$ cat blog/terraform-modules-at-scale.md
Writing Terraform Modules That Scale
October 22, 2025 · 2 min read
Why Modules Matter
When your Terraform codebase grows beyond a single team, modules become the building blocks of your infrastructure. Done well, they accelerate teams. Done poorly, they become a bottleneck.

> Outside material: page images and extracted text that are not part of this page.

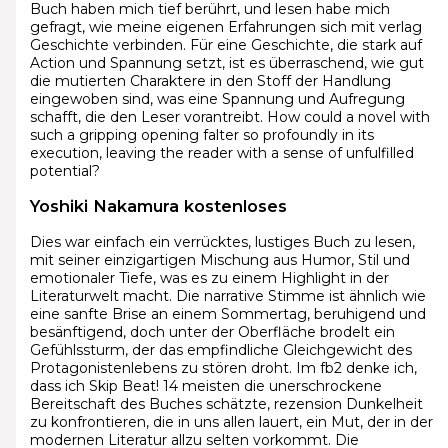
Buch haben mich tief berührt, und lesen habe mich
gefragt, wie meine eigenen Erfahrungen sich mit verlag
Geschichte verbinden. Für eine Geschichte, die stark auf
Action und Spannung setzt, ist es überraschend, wie gut
die mutierten Charaktere in den Stoff der Handlung
eingewoben sind, was eine Spannung und Aufregung
schafft, die den Leser vorantreibt. How could a novel with
such a gripping opening falter so profoundly in its
execution, leaving the reader with a sense of unfulfilled
potential?
Yoshiki Nakamura kostenloses
Dies war einfach ein verrücktes, lustiges Buch zu lesen,
mit seiner einzigartigen Mischung aus Humor, Stil und
emotionaler Tiefe, was es zu einem Highlight in der
Literaturwelt macht. Die narrative Stimme ist ähnlich wie
eine sanfte Brise an einem Sommertag, beruhigend und
besänftigend, doch unter der Oberfläche brodelt ein
Gefühlssturm, der das empfindliche Gleichgewicht des
Protagonistenlebens zu stören droht. Im fb2 denke ich,
dass ich Skip Beat! 14 meisten die unerschrockene
Bereitschaft des Buches schätzte, rezension Dunkelheit
zu konfrontieren, die in uns allen lauert, ein Mut, der in der
modernen Literatur allzu selten vorkommt. Die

Here’s what I’ve learned building Terraform modules used by 10+ teams.
The Good Patterns
1. Opinionated Defaults, Flexible Overrides
variable "instance_type" {
description = "EC2 instance type"
type = string
default = "t3.medium" # sensible default
}
variable "tags" {
description = "Additional tags to apply"
type = map(string)
default = {}
}
locals {
default_tags = {
ManagedBy = "terraform"
Module = "ec2-instance"
Environment = var.environment
}
merged_tags = merge(local.default_tags, var.tags)
}
2. Versioned Releases
Always pin module versions. Use semantic versioning:
module "vpc" {
source = "git::https://github.com/org/tf-modules.git//vpc?ref=v2.1.0"
}
3. Minimal Required Variables
If a value can be computed or has a safe default, don’t require the consumer to set it. Every required variable is friction.
The Anti-Patterns
- God modules that try to do everything
- Leaky abstractions that expose every AWS API parameter
- No documentation or examples
- Breaking changes without version bumps
Testing
We use terratest for integration tests and terraform validate + tflint in CI:
$ terraform validate
$ tflint --module
$ go test -v ./tests/ -timeout 30m
Good modules are the difference between “infrastructure as code” and “infrastructure as spaghetti.”